Fracking planned for Anticosti Island in the St. Lawrence

The Quebec government has indicated it plans to invest as much as $115 million into oil exploration on Anticosti Island, an ecologically sensitive island situated on top of the Utica Shale deposit at the outlet of the St. Lawrence River about 900 kilometers northeast of Montreal.

Anticosti Island

While the amount of oil on Anticosti Island is unknown, it has been speculated that it could be up to 45 billion barrels of oil. It is most likely that the oil would be extracted through 15 to 22 fracking wells. In August 2013, Petrolia proposed to use propane, rather than water, to frack some 300 million barrels of oil to save on the costs of building infrastructure on the island to treat the wastewater produced from the drilling.

The island is 1½ times larger than Prince Edward Island and about one-quarter the size of Belgium.

The government will be partnering with three companies that currently own the permits for the island – Québec City-based companies Petrolia Inc. and Junex Inc., as well as Halifax-based Corridor Resources. The exploration will be done by Maurel & Prom (France’s second largest oil and gas company), Ressources Quebec (a government agency), and an unspecified third company.

Quebec premier Pauline Marois said there could be $45 billion in royalties, profits and taxes for the province over the next thirty years. She also said that this project is a step toward ‘energy independence’ for Quebec given the province imports about $14 billion worth of oil per year.

Our allies Équiterre, Greenpeace, the David Suzuki Foundation, and the Association québécoise de lutte contre la pollution atmosphérique, along with Amir Khadir of Québec Solidaire and others have expressed their opposition to the drilling on Anticosti Island.

The Council of Canadians joins with them and opposes fracking on Anticosti Island.

Anticosti Island

We are also keeping an eye on potential ‘trade’ implications.

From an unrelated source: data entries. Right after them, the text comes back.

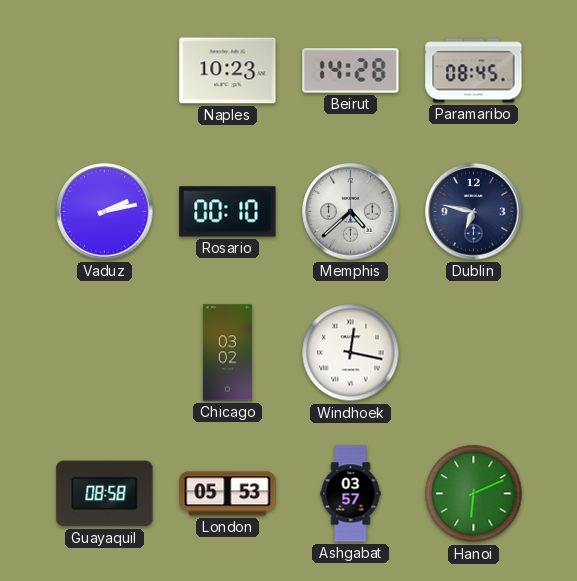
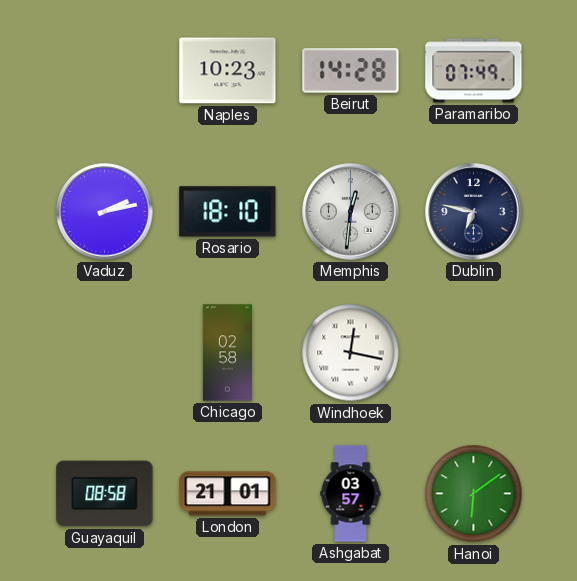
Paramaribo: 08:45 -> 07:49
Rosario: 00:10 -> 18:10
Memphis: 4:38 -> 12:31
Chicago: 03:02 -> 02:58
London: 05:53 -> 21:01
Hanoi: 6:11 -> 6:09
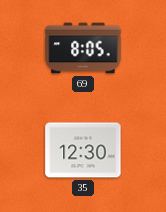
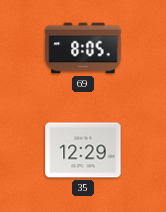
35: 12:30 -> 12:29
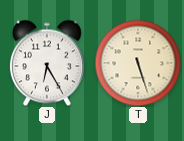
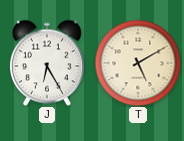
T: 5:27 -> 5:10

The Financial Post has reported, “When asked why the government would back fracking on Anticosti and not elsewhere, Quebec environment minister Yves-François Blanchet said the island is big and sparsely populated while the St. Lawrence lowlands has a lot of farms.”

It remains to be seen if this will have an impact on the NAFTA Chapter 11 challenge by Delaware-based Lone Pine Resources Inc. That company is claiming $250 million in damages because of Quebec’s ban on oil and gas exploration permits for deposits under the St. Lawrence River upstream of Anticosti Island.

And with France’s second largest oil and gas company involved in exploration on Anticosti Island, we’ll also keep in mind potential implications further down the road with respect to the Canada-European Union free trade agreement.